[Goal of the exercise]:
Which lines of the data below contain "МОСКВЕ"? Please show them all.

··· Information shown ···

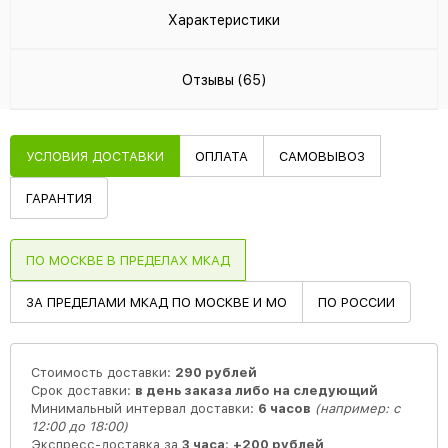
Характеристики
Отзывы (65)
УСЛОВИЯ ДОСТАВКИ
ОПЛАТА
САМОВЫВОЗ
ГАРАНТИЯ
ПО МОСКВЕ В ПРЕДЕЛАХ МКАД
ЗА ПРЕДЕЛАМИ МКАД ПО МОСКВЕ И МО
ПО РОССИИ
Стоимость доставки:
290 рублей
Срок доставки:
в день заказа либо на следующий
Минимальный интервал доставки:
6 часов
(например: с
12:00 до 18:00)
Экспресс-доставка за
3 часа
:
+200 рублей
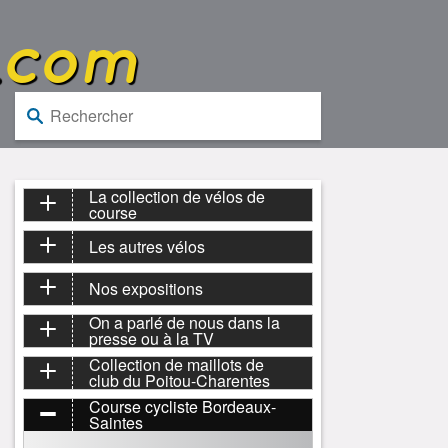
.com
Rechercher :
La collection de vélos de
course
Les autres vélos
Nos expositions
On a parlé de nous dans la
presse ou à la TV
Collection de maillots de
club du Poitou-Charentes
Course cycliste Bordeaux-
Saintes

···
··· Information shown ···

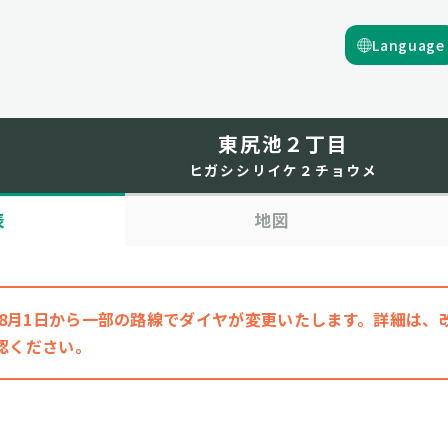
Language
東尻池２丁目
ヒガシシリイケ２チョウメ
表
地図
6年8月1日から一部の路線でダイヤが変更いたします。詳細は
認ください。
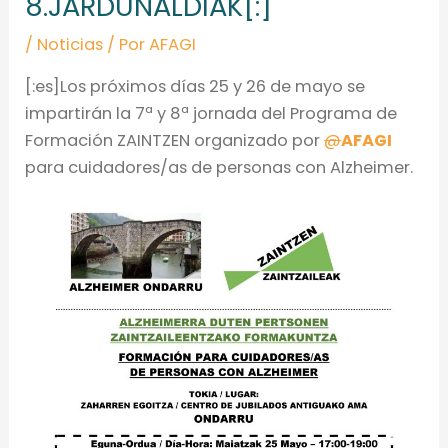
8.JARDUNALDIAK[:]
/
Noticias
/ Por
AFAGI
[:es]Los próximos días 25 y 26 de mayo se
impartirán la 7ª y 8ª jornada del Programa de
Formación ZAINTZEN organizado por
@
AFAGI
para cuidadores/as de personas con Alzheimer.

···
··· Information shown ···

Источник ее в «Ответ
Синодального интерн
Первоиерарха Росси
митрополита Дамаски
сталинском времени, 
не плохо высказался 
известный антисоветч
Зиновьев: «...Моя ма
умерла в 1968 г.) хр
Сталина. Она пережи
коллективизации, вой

···

[Solution below]:
ПО МОСКВЕ В ПРЕДЕЛАХ МКАД
ЗА ПРЕДЕЛАМИ МКАД ПО МОСКВЕ И МО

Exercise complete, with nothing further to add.